# Work item
Once the line containing "idea of formal" is found in the entries below, restate it and each following line word for word, stopping after the line containing "Substantive rationality, on".

Segment Start: Entries shown

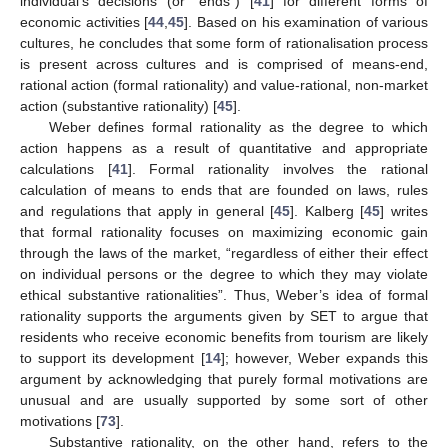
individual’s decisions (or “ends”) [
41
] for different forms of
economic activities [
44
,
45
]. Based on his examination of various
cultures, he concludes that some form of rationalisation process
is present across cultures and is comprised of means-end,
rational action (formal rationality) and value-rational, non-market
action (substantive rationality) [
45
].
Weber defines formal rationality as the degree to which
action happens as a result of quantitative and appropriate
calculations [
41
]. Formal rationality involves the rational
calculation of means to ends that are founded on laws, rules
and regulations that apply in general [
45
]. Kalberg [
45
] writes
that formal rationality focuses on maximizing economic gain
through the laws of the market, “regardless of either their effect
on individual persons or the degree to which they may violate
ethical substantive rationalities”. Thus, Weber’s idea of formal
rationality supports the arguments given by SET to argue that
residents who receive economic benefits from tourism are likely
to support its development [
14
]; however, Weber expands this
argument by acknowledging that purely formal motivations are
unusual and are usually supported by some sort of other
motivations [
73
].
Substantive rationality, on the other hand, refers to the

Segment End: Entries shown
Segment Start: Entries shown

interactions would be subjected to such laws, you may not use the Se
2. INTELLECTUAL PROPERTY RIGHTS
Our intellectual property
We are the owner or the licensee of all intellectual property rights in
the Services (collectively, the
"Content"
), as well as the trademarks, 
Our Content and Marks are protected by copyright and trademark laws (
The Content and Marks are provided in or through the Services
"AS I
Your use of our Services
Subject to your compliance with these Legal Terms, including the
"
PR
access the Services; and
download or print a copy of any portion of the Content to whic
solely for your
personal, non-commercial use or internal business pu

Segment End: Entries shown

# Your solution
ethical substantive rationalities”. Thus, Weber’s idea of formal
rationality supports the arguments given by SET to argue that
residents who receive economic benefits from tourism are likely
to support its development [
14
]; however, Weber expands this
argument by acknowledging that purely formal motivations are
unusual and are usually supported by some sort of other
motivations [
73
].
Substantive rationality, on the other hand, refers to the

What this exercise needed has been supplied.